[Materials provided — start]
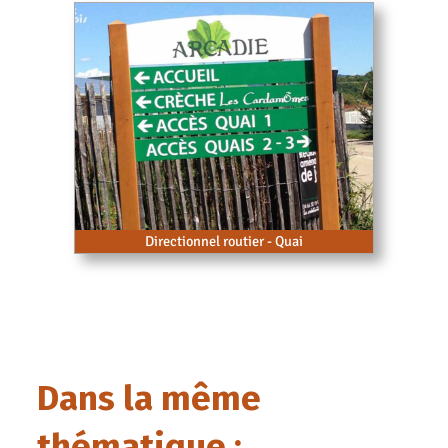
Directionnel routier - Quai
Dans la même
thématique :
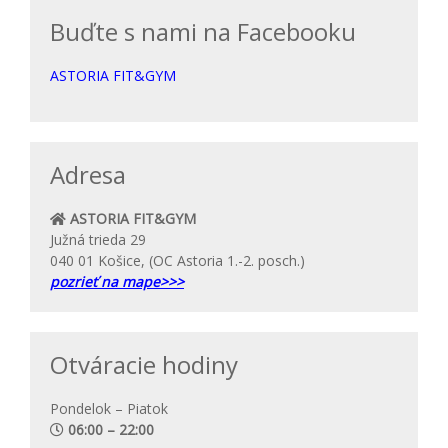
Buďte s nami na Facebooku
ASTORIA FIT&GYM
Adresa
ASTORIA FIT&GYM
Južná trieda 29
040 01 Košice, (OC Astoria 1.-2. posch.)
pozrieť na mape>>>
Otváracie hodiny
Pondelok – Piatok
06:00 – 22:00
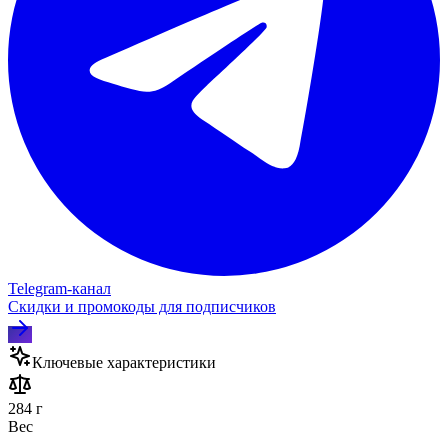
Telegram‑канал
Скидки и промокоды для подписчиков
Ключевые характеристики
284 г
Вес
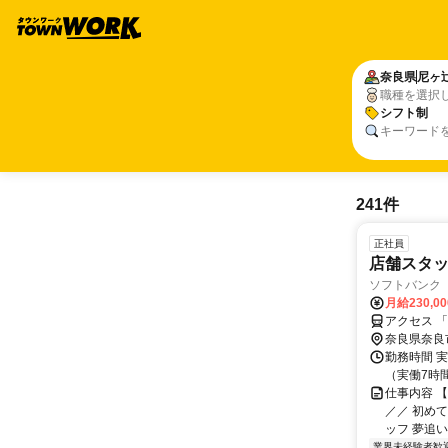
奈良県
尼ヶ
職種を選択
シフト制
キーワード
241件
正社員
店舗スタ
ソフトバンク
月給230,0
アクセス 
奈良県奈良
勤務時間 実
（実働7時間
仕事内容 
／／ 初め
ッフ 夢追い
業界未経験者歓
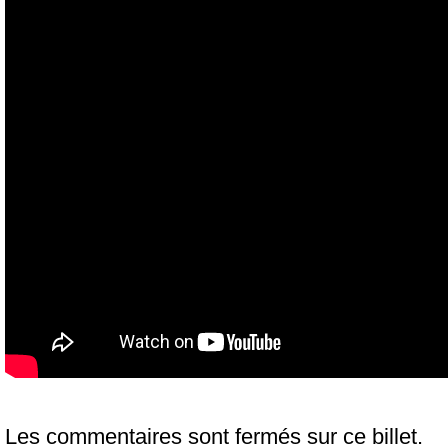
Les commentaires sont fermés sur ce billet.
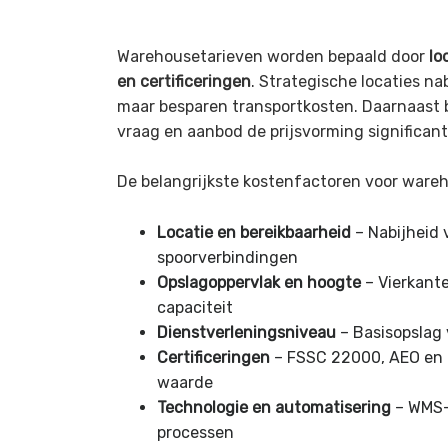
Warehousetarieven worden bepaald door
lo
en certificeringen
. Strategische locaties n
maar besparen transportkosten. Daarnaast
vraag en aanbod de prijsvorming significant
De belangrijkste kostenfactoren voor wareh
Locatie en bereikbaarheid
– Nabijheid
spoorverbindingen
Opslagoppervlak en hoogte
– Vierkant
capaciteit
Dienstverleningsniveau
– Basisopslag 
Certificeringen
– FSSC 22000, AEO en 
waarde
Technologie en automatisering
– WMS-
processen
[Materials provided — finish]
**Exercise directions:** Would you please repeat only the lines above, beginning at the one that has "040 01 Košice, (OC Astoria 1.-2. posch.)" and stopping after the one that has "maar besparen transportkosten. Daarnaast", exactly and with no pictures?

**Result for this exercise:**
040 01 Košice, (OC Astoria 1.-2. posch.)
pozrieť na mape>>>
Otváracie hodiny
Pondelok – Piatok
06:00 – 22:00
Telegram‑канал
Скидки и промокоды для подписчиков
Ключевые характеристики
284 г
Вес
奈良県
尼ヶ
職種を選択
シフト制
キーワード
241件
正社員
店舗スタ
ソフトバンク
月給230,0
アクセス 
奈良県奈良
勤務時間 実
（実働7時間
仕事内容 
／／ 初め
ッフ 夢追い
業界未経験者歓
Les commentaires sont fermés sur ce billet.
Warehousetarieven worden bepaald door
lo
en certificeringen
. Strategische locaties n
maar besparen transportkosten. Daarnaast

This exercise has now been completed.